My Lords, when I was a government Minister and the BMA, the Royal College of Obstetricians and Gynaecologists, the Royal College of Pathologists and the Royal College of Nursing ganged up on me, I always thought it was wise to listen. All those bodies have expressed very serious concerns about the government proposal. Has the Minister had meetings with the royal colleges and the BMA about their concerns? Has he discussed in particular the real risk to loss of specialist expertise and public confidence and the risk to patient safety?

My Lords, we intend to engage fully with all interested parties on this matter but it is early days. The noble Baroness quite rightly raises the specialist expertise available to the HFEA. We fully recognise that. We are very keen that the expertise is not lost but is made available to the CQC or to the new research regulator, if we set up one. I understand that, where a function of one organisation transfers to another organisation, it is customary for the relevant staff to transfer as well. I emphasise that matters are at a very early stage.

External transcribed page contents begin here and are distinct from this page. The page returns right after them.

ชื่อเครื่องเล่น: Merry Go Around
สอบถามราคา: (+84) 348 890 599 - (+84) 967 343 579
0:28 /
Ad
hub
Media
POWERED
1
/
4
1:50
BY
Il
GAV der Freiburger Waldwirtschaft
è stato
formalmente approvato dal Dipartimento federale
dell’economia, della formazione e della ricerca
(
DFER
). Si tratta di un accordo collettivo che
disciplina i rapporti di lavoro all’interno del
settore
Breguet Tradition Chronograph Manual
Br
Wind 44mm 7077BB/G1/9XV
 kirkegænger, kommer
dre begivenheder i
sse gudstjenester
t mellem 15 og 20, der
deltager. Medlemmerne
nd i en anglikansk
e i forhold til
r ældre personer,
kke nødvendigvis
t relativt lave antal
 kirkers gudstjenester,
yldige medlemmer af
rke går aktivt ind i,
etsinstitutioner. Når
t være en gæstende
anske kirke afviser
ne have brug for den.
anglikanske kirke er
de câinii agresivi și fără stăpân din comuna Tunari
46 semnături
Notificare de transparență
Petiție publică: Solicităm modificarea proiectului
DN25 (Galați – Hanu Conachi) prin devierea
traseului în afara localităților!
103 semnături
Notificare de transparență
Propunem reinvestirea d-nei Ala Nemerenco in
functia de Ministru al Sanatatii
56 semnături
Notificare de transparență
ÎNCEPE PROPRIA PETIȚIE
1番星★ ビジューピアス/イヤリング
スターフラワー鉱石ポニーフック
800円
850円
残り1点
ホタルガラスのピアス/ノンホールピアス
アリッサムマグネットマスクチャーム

My Lords, given the special ethical status of the early embryo, does the Minister agree that the integrated function of the HFEA, whereby the licensing of the clinics, the licensing of research and the extensive database are held together, minimises the risk of unfortunate incidents? If the HFEA is dismembered, the likelihood of such unfortunate incidents is likely to increase.

My Lords, I recognise, as will the House, the noble and right reverend Lord’s experience in these matters. At this early stage, we will look very carefully at the design of systems to ensure that the expertise and the scrutiny functions, which we associate so well with the HFEA, are not diluted or lost in any moves that we make in this area.

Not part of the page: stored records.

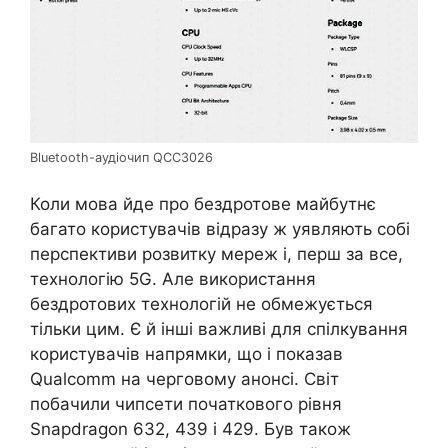
Bluetooth-аудіочип QCC3026
Коли мова йде про бездротове майбутнє
багато користувачів відразу ж уявляють собі
перспективи розвитку мереж і, перш за все,
технологію 5G. Але використання
бездротових технологій не обмежується
тільки цим. Є й інші важливі для спілкування
користувачів напрямки, що і показав
Qualcomm на черговому анонсі. Світ
побачили чипсети початкового рівня
Snapdragon 632, 439 і 429. Був також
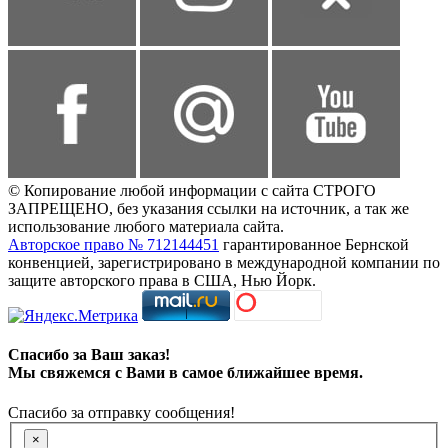
© Копирование любой информации с сайта СТРОГО
ЗАПРЕЩЕНО, без указания ссылки на источник, а так же
использование любого материала сайта.
Авторское право № 712144451
гарантированное Бернской
конвенцией, зарегистрировано в международной компании по
защите авторского права в США, Нью Йорк.
Спасибо за Ваш заказ!
Мы свяжемся с Вами в самое ближайшее время.
Спасибо за отправку сообщения!
×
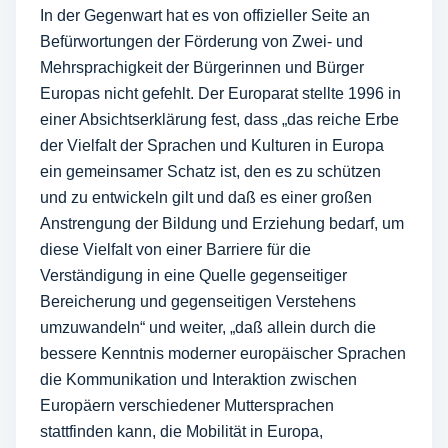
In der Gegenwart hat es von offizieller Seite an
Befürwortungen der Förderung von Zwei- und
Mehrsprachigkeit der Bürgerinnen und Bürger
Europas nicht gefehlt. Der Europarat stellte 1996 in
einer Absichtserklärung fest, dass „das reiche Erbe
der Vielfalt der Sprachen und Kulturen in Europa
ein gemeinsamer Schatz ist, den es zu schützen
und zu entwickeln gilt und daß es einer großen
Anstrengung der Bildung und Erziehung bedarf, um
diese Vielfalt von einer Barriere für die
Verständigung in eine Quelle gegenseitiger
Bereicherung und gegenseitigen Verstehens
umzuwandeln“ und weiter, „daß allein durch die
bessere Kenntnis moderner europäischer Sprachen
die Kommunikation und Interaktion zwischen
Europäern verschiedener Muttersprachen
stattfinden kann, die Mobilität in Europa,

My Lords, I declare my interest as chair of the Human Tissue Authority. Just as with the HFEA, the HTA works efficiently and effectively to ensure public and professional confidence in the regulation of human tissue, and to ensure that it is used safely and ethically and with proper consent. Does the Minister agree that it is crucial in any transfer of functions that the confidence of both the public and professionals is maintained; that consent, respect and dignity are maintained; and that any disruption to well-regarded regulation is kept to a minimum?

My Lords, again, I thank the noble Baroness for the work that she does with the HTA. The answer is yes in every case.

My Lords, in his Answer, my noble friend referred to an arm’s-length body. What does that look like?

My Lords, my noble friend will be pleased to learn that it is a sort of portmanteau term that can apply to a quango, a non-departmental public body, an advisory committee and bodies of that ilk.